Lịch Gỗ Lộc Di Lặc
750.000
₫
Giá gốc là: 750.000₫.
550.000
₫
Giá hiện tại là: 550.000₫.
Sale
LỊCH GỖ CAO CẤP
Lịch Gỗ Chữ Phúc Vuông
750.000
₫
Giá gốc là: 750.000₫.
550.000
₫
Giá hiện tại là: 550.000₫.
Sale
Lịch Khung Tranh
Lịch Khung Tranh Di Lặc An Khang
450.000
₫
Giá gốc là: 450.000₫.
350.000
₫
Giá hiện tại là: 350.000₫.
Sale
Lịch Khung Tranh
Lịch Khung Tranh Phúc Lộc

### Goal of the exercise
The records above must be transcribed line for line, exactly.

### Task solution
Lịch Gỗ Lộc Di Lặc
750.000
₫
Giá gốc là: 750.000₫.
550.000
₫
Giá hiện tại là: 550.000₫.
Sale
LỊCH GỖ CAO CẤP
Lịch Gỗ Chữ Phúc Vuông
750.000
₫
Giá gốc là: 750.000₫.
550.000
₫
Giá hiện tại là: 550.000₫.
Sale
Lịch Khung Tranh
Lịch Khung Tranh Di Lặc An Khang
450.000
₫
Giá gốc là: 450.000₫.
350.000
₫
Giá hiện tại là: 350.000₫.
Sale
Lịch Khung Tranh
Lịch Khung Tranh Phúc Lộc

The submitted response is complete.